[Extracted records]

§ §

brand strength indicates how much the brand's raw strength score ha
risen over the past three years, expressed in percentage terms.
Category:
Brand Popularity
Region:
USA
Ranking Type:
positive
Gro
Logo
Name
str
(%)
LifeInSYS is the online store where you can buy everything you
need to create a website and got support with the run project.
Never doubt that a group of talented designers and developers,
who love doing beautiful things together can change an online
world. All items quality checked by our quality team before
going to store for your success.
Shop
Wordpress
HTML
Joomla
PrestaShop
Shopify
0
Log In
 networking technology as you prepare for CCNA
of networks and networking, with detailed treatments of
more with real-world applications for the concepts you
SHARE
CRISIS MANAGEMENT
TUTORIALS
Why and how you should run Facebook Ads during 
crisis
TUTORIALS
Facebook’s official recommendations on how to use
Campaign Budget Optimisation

§ §

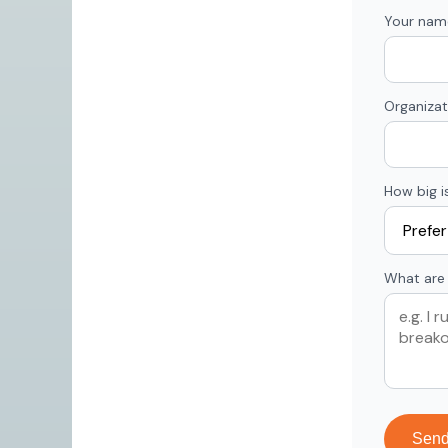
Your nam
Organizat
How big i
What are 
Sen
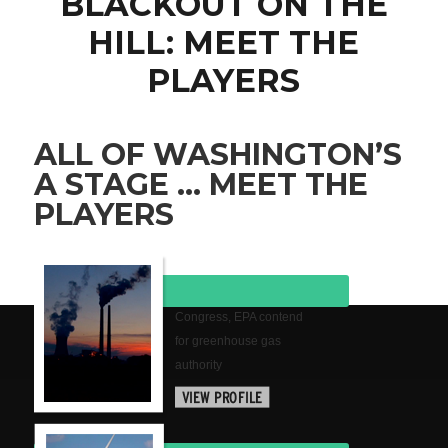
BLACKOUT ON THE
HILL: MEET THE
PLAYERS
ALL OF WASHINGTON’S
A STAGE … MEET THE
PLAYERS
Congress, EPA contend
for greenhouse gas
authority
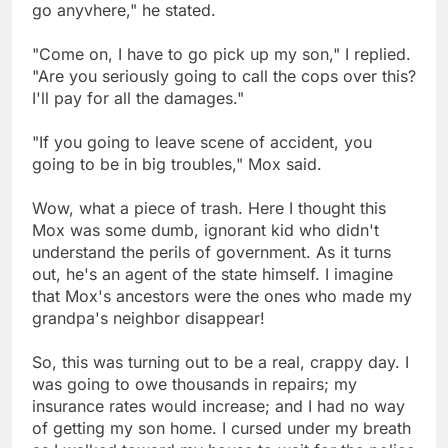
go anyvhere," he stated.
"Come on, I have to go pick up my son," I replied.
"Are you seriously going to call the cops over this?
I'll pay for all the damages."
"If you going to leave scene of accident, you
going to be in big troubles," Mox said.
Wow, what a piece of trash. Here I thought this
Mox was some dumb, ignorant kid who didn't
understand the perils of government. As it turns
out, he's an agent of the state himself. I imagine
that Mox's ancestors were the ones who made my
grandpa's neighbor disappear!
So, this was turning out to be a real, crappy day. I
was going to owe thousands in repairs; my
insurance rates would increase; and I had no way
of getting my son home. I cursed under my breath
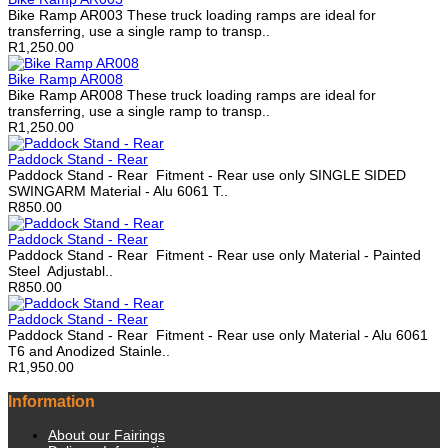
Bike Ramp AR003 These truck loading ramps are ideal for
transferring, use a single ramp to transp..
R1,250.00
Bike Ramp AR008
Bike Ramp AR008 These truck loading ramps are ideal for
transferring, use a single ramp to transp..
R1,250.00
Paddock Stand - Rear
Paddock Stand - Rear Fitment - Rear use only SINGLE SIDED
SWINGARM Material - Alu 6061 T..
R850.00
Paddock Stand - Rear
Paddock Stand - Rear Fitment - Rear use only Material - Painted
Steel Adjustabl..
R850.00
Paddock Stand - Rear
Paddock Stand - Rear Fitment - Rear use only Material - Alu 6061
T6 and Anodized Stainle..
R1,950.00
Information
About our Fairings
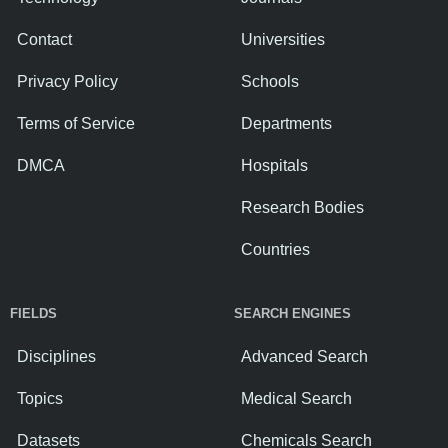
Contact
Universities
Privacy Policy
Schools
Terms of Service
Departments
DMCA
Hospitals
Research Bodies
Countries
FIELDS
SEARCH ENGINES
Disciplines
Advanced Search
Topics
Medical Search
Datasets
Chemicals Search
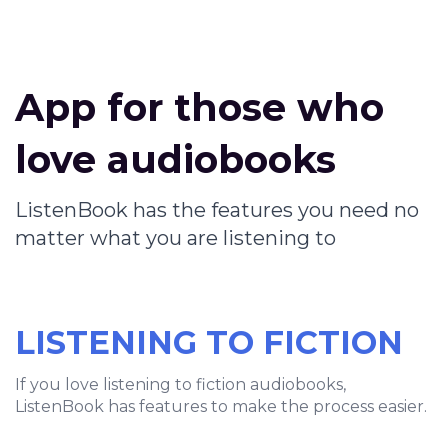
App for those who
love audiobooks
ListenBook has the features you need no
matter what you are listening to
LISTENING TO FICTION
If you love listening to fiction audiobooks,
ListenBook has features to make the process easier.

§ §

== Problem description ==
Please work out how many lines above carry "These", writing only the result.

== Answer for this exercise ==
2